А он, стоя уже под фонарем, на боковой от сада улице, читал:
«Любезный Иван Митрофанович…» — писал кто-то неровным, угловатым почерком. (Нетерпеливый Кандуша заглянул в конец письма, нашел там подпись и, словно предвкушая что-то отменное — интересное, причмокнул и улыбнулся.)
Да, письмо было от женщины. Да еще от какой! Письмо от Людмилы Петровны Галаган.

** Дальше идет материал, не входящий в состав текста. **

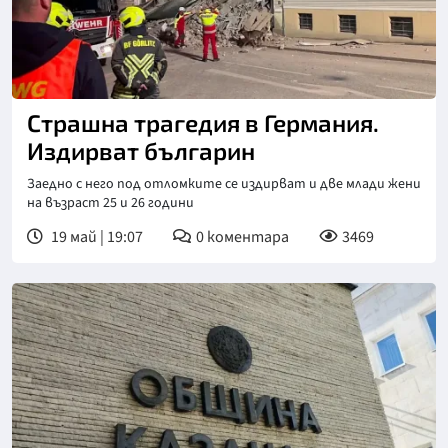
Страшна трагедия в Германия.
Издирват българин
Заедно с него под отломките се издирват и две млади жени
на възраст 25 и 26 години
19 май | 19:07
0
коментара
3469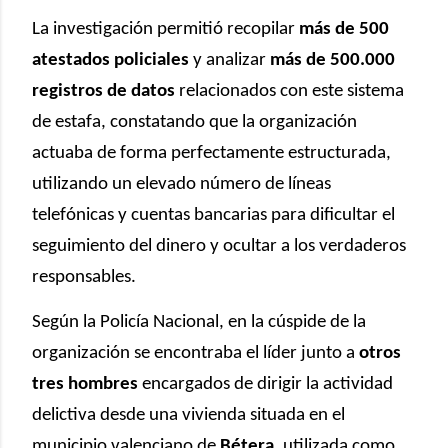
La investigación permitió recopilar
más de 500
atestados policiales
y analizar
más de 500.000
registros de datos
relacionados con este sistema
de estafa, constatando que la organización
actuaba de forma perfectamente estructurada,
utilizando un elevado número de líneas
telefónicas y cuentas bancarias para dificultar el
seguimiento del dinero y ocultar a los verdaderos
responsables.
Según la Policía Nacional, en la cúspide de la
organización se encontraba el líder junto a
otros
tres hombres
encargados de dirigir la actividad
delictiva desde una vivienda situada en el
municipio valenciano de
Bétera
, utilizada como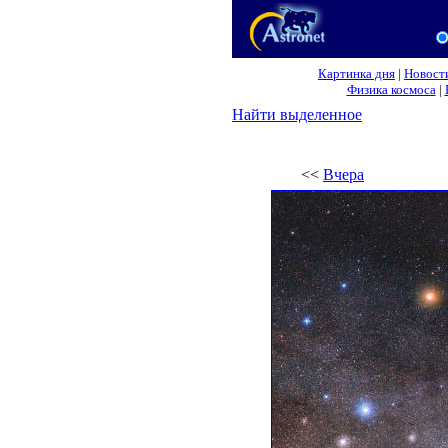
Картинка дня
|
Новост
Физика космоса
|
Найти выделенное
<<
Вчера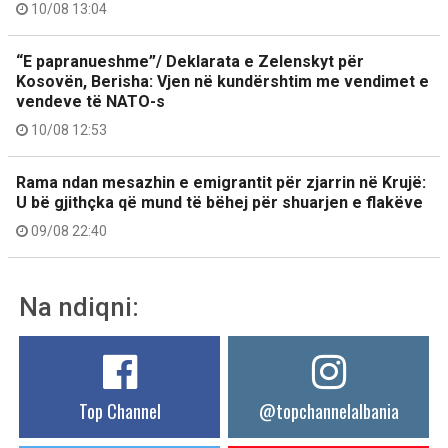
10/08 13:04
“E papranueshme”/ Deklarata e Zelenskyt për
Kosovën, Berisha: Vjen në kundërshtim me vendimet e
vendeve të NATO-s
10/08 12:53
Rama ndan mesazhin e emigrantit për zjarrin në Krujë:
U bë gjithçka që mund të bëhej për shuarjen e flakëve
09/08 22:40
Na ndiqni:
Top Channel
@topchannelalbania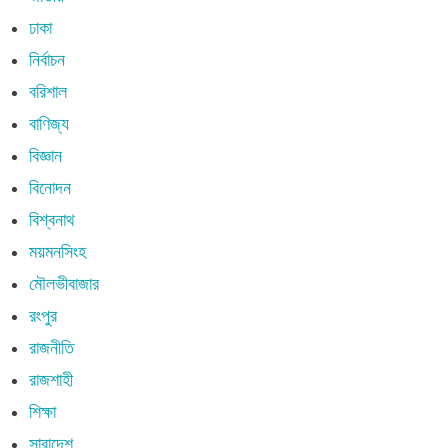
ঢাকা
নির্বাচন
বরিশাল
বাণিজ্য
বিজ্ঞান
বিনোদন
বিশ্বনাথ
ময়মনসিংহ
মৌলভীবাজার
রংপুর
রাজনীতি
রাজশাহী
শিক্ষা
সারাদেশ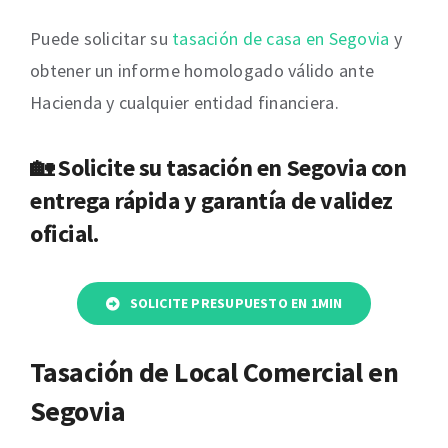
Puede solicitar su
tasación de casa en Segovia
y
obtener un informe homologado válido ante
Hacienda y cualquier entidad financiera.
🏡 Solicite su
tasación en Segovia
con
entrega rápida y garantía de validez
oficial.
SOLICITE PRESUPUESTO EN 1MIN
Tasación de Local Comercial en
Segovia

«Любезный Иван Митрофанович, — писала она. — Чтобы внести раз навсегда ясность в наши взаимоотношения, я решила написать вам. Запомните, что этим я никак не могу себя скомпрометировать К тому же я уверена, что вы сами захотите уничтожить это письмо, и это целиком совпадает с моими желаниями. Да, возможно, что в начале нашего знакомства я дала вам повод думать, что наши встречи приведут к чему-либо большему, чем то, на что только и могли надеяться остальные мои знакомые мужчины. Затем я исправила свою ошибку, но вы, я видела, отнеслись уже к этому недоверчиво, заподозрив с моей стороны обычную «женскую игру». Напрасно, Иван Митрофанович. Если и была «игра», то только в самом начале и по причине, вряд ли могущей вас удовлетворить. Нё обижайтесь, мой друг. Здесь такая утомительная скука, в душе я так презираю все здешнее серое общество, в котором приходится мне вращаться, что невольно я обрадовалась вашему приезду. Вы для меня, естественно, должны были показаться человеком «экзотическим». К тому же вас все почти здесь чуждались, а для меня это было совершенно достаточно, чтобы поступить всем наперекор. Отсюда — наши частые встречи в Снетине. Кой-кому они могли показаться «подозрительными», как, например, жандармскому офицеру Басанину — глупцу и животному («Ага, выкуси!» — показал Кандуша фигу кому-то невидимому), который не прочь в любую минуту «осчастливить» меня своим предложением. Ну, будем искренни, Иван Митрофанович. Я совсем не порицаю вас за то, что и вы — осторожно и умно, правда, — искали во мне женщину… Слава богу, я не стала вашей «idee fixe». Мне передавали, что традиционная «солдатка» на селе с большим успехом выступила в свойственной ей роли… Я, кажется, немного груба, но я терпеть не могу светского жеманства и ханжества. Ну, вот — теперь мы друзья, Иван Митрофанович. И, как другу, скажу вам еще раз. Я как бы утратила компас в жизни, я не вижу для себя пути, кроме… кроме того, по которому идут женщины нашей среды. Но меня этот путь не устраивает. Что делать? Впрочем, советов не ищу. Я сама решу, когда надо будет. Я говорила вам уже, почему это так случилось. Да, если бы не застрелился Сергей, все было бы по-иному. Басанин одно время служил с ним в одном и том же городе и знает, что это был за человек… Если бы я знала, кому мстить за эту смерть, — о, я жестоко, кажется, смогла бы отомстить.